What a Difference a Duke Makes
Page 30
The foreman reluctantly handed over the socket and Edgar sprinted back to help Grafton connect to the main, set up the hoses, and quickly raise steam pressure.
When everything was ready, Edgar handed the gunmetal nozzle to Grafton. “You direct the stream. I’m going to find the children and make sure they’re safe.”
Grafton nodded. “Good luck.”
Suddenly, Mari appeared from behind them, dressed improbably in the coachman’s greatcoat, which hung down past her ankles and scraped on the ground.
Edgar caught her by the shoulders. “Mari, I told you to stay in the carriage.”
“As if I would stay in a carriage when the twins were in danger.”
“Have you seen them? Are they safe?”
“Quite safe.” Mari gestured over her shoulder, and he saw Lumley and the children watching them.
He ran to them. Gathering the children into his arms, he kissed their cheeks.
“Father,” Adele cried, clinging to him.
Michel shuffled his feet manfully.
“I was so worried about you,” said Edgar. “I love you both so much. Never, ever run away again. Promise me.”
“We promise,” said Michel.
“They came to me,” said Lumley, coughing slightly. “To tell me that they needed my Mari.” He smiled at Mari. “I told them we could share her.”
“Is that your engine?” asked Michel, pointing at Grafton where he was wrestling with the copper branch pipe.
“Yes, it is.” Edgar rose. He caught Mari’s eye, trying to communicate everything he hadn’t had the chance to say yet.
That he loved her, as well. And he hoped she loved him.
“I’ll be back soon,” he said. “I’ve got a fire to fight.”

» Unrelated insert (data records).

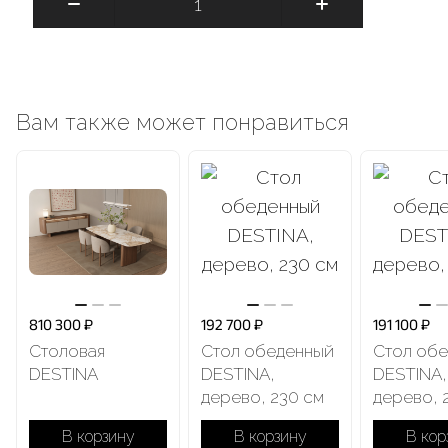
Вам также может понравиться
810 300 ₽
192 700 ₽
191 100 ₽
Столовая
Стол обеденный
Стол об
DESTINA
DESTINA,
DESTINA,
дерево, 230 cм
дерево, 
В корзину
В корзину
В кор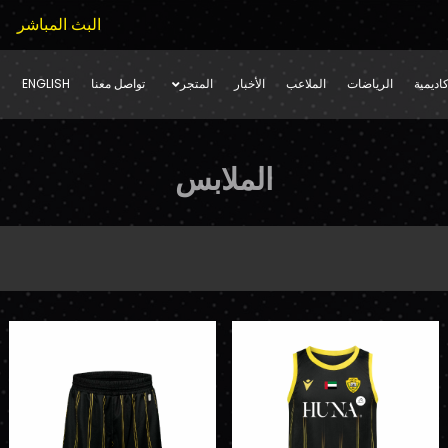
البث المباشر
اديمية
الرياضات
الملاعب
الأخبار
المتجر
تواصل معنا
ENGLISH
الملابس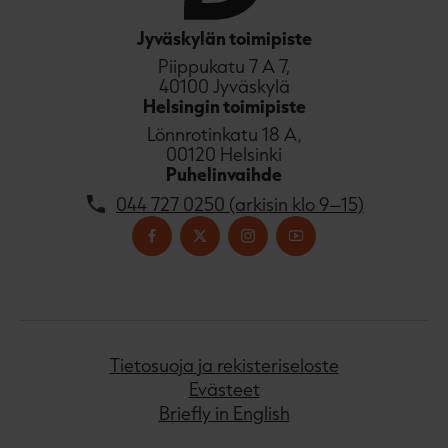
Jyväskylän toimipiste
Piippukatu 7 A 7,
40100 Jyväskylä
Helsingin toimipiste
Lönnrotinkatu 18 A,
00120 Helsinki
Puhelinvaihde
044 727 0250 (arkisin klo 9–15)
Tietosuoja ja rekisteriseloste
Evästeet
Briefly in English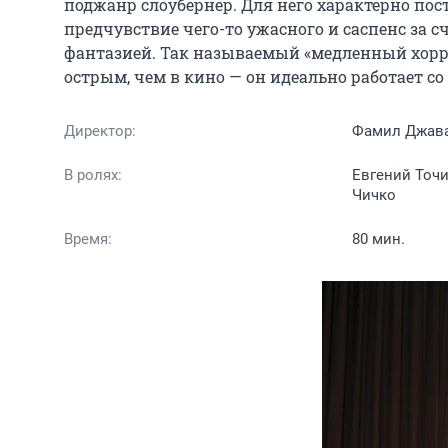
поджанр слоубёрнер. Для него характерно пос
предчувствие чего-то ужасного и саспенс за 
фантазией. Так называемый «медленный хоррор
острым, чем в кино — он идеально работает со 
Директор:
Фамил Джав
В ролях:
Евгений Точи
Чичко
Время:
80 мин.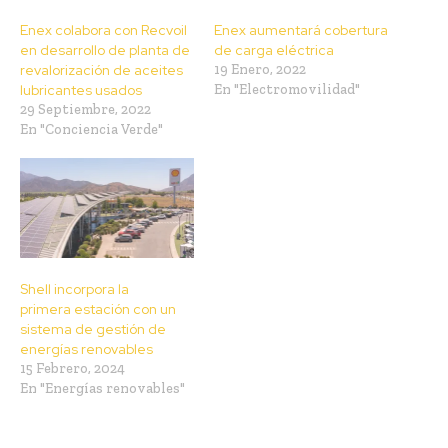
Enex colabora con Recvoil
Enex aumentará cobertura
en desarrollo de planta de
de carga eléctrica
revalorización de aceites
19 Enero, 2022
lubricantes usados
En "Electromovilidad"
29 Septiembre, 2022
En "Conciencia Verde"
Shell incorpora la
primera estación con un
sistema de gestión de
energías renovables
15 Febrero, 2024
En "Energías renovables"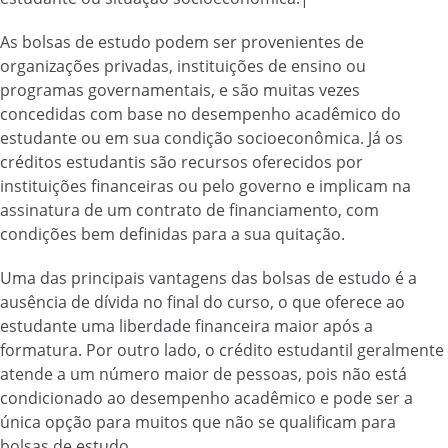
As bolsas de estudo podem ser provenientes de
organizações privadas, instituições de ensino ou
programas governamentais, e são muitas vezes
concedidas com base no desempenho acadêmico do
estudante ou em sua condição socioeconômica. Já os
créditos estudantis são recursos oferecidos por
instituições financeiras ou pelo governo e implicam na
assinatura de um contrato de financiamento, com
condições bem definidas para a sua quitação.
Uma das principais vantagens das bolsas de estudo é a
ausência de dívida no final do curso, o que oferece ao
estudante uma liberdade financeira maior após a
formatura. Por outro lado, o crédito estudantil geralmente
atende a um número maior de pessoas, pois não está
condicionado ao desempenho acadêmico e pode ser a
única opção para muitos que não se qualificam para
bolsas de estudo.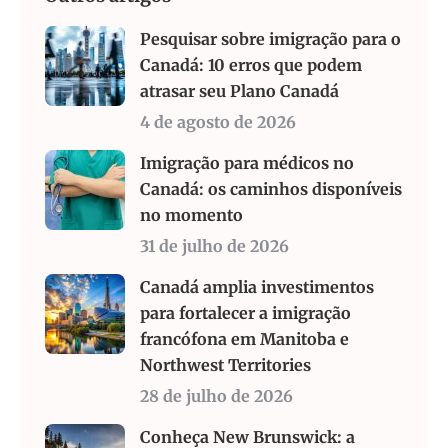
Pesquisar sobre imigração para o
Canadá: 10 erros que podem
atrasar seu Plano Canadá
4 de agosto de 2026
Imigração para médicos no
Canadá: os caminhos disponíveis
no momento
31 de julho de 2026
Canadá amplia investimentos
para fortalecer a imigração
francófona em Manitoba e
Northwest Territories
28 de julho de 2026
Conheça New Brunswick: a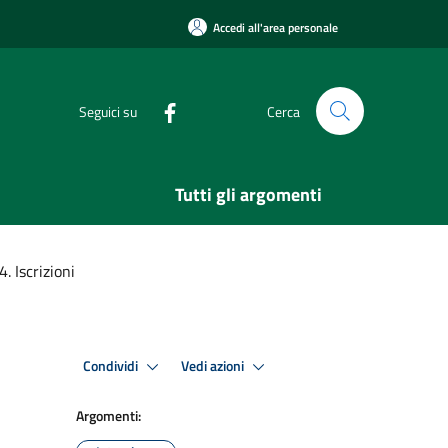
Accedi all'area personale
Seguici su
Cerca
Tutti gli argomenti
. Iscrizioni
Condividi
Vedi azioni
Argomenti: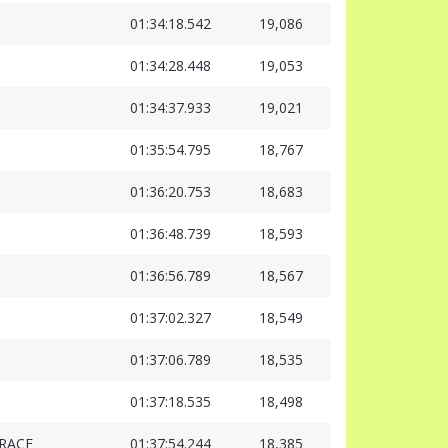
01:34:18.542
19,086
01:34:28.448
19,053
01:34:37.933
19,021
01:35:54.795
18,767
01:36:20.753
18,683
01:36:48.739
18,593
01:36:56.789
18,567
01:37:02.327
18,549
01:37:06.789
18,535
01:37:18.535
18,498
RACE
01:37:54.244
18,385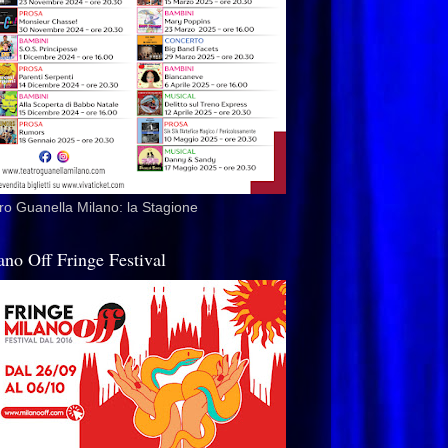
ro Guanella Milano: la Stagione
ano Off Fringe Festival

He left the children with Mari and Lumley and ran back to Grafton. “Here,” he shouted over the noise of falling debris and shouting men. “I’ll man the boiler, you take the hose.”
The flames were climbing higher now.
There was still time to save Lumley’s shop but they must hurry.
“What’s happening?” asked Mari’s father, his face turned toward the blaze that was still smoldering, but greatly reduced now.
“Father is shoveling coal into the boiler,” said Michel.
“And Mr. Grafton has hold of a copper hose nozzle and the water is shooting so high in the air,” said Mari. “You wouldn’t believe it.”
The two men and their new kind of fire engine were the subject of much intense curiosity. Some in the crowd cheered them on, while others stood on the sidelines, arms crossed and faces grim.
Edgar worked tirelessly, sweat pouring from his brow. His shirt clung to his chest, displaying powerful muscles, as Grafton aimed the heavy stream of water at the still-smoldering bookshop.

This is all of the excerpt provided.